Mi volto di scatto quando mi sento chiamare ma, sfortunatamente, vado a sbattere contro uno dei presenti, ovviamente contro l'ultima persona a cui avrei voluto andare addosso.

Alan mi guarda dall'alto come un avvoltoio e strizzo gli occhi dopo aver sbattuto la testa contro il suo petto. Che botta...

«Tutto ok?», chiede suo fratello da chissà dove ma né io né Alan ci voltiamo a guardare lui e gli altri presenti.

Ci stanno sicuramente tutti fissando e mi sento bollire dall'imbarazzo.
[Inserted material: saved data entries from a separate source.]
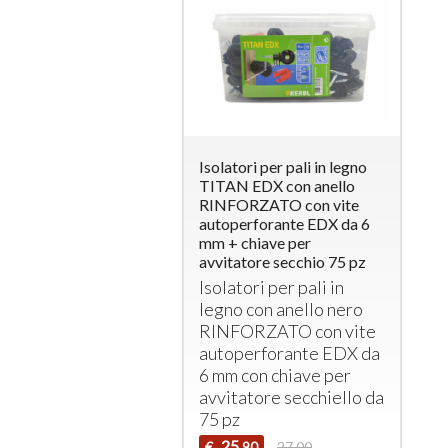
Isolatori per pali in legno
TITAN EDX con anello
RINFORZATO con vite
autoperforante EDX da 6
mm + chiave per
avvitatore secchio 75 pz
Isolatori per pali in
legno con anello nero
RINFORZATO
con vite
autoperforante
EDX
da
6 mm con chiave per
avvitatore secchiello da
75 pz
25
€
27,00
,90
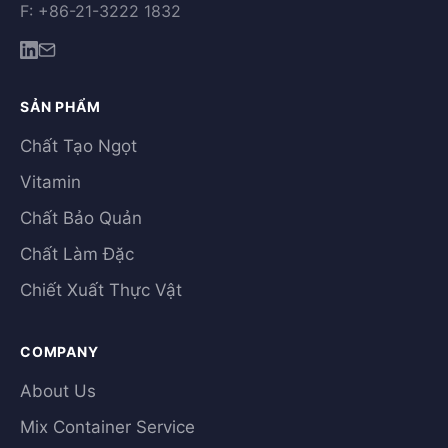
F: +86-21-3222 1832
SẢN PHẨM
Chất Tạo Ngọt
Vitamin
Chất Bảo Quản
Chất Làm Đặc
Chiết Xuất Thực Vật
COMPANY
About Us
Mix Container Service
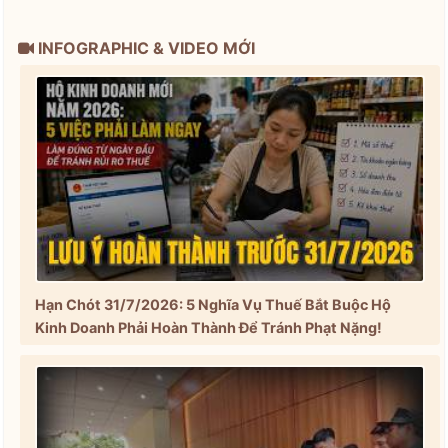
INFOGRAPHIC & VIDEO MỚI
Hạn Chót 31/7/2026: 5 Nghĩa Vụ Thuế Bắt Buộc Hộ
Kinh Doanh Phải Hoàn Thành Để Tránh Phạt Nặng!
«Si, la mocciosa sta bene», dice Alan e io non credo alle mie orecchie. Fa un sorrisetto provocatorio e indietreggia senza smettere di guardarmi. Poi si volta. «Mocciosa a chi? Come ti permetti?!», dico a volte alta e arrabbiata mentre gli altri ridono, di me o per quello che Alan ha detto.

«Ti ha sempre chiamata con quel nomignolo ricordi? Il tempo non cambia parecchie cose in fondo», il vocione di suo padre riecheggia nella stanza e la mia mente viene occupata da un ricordo.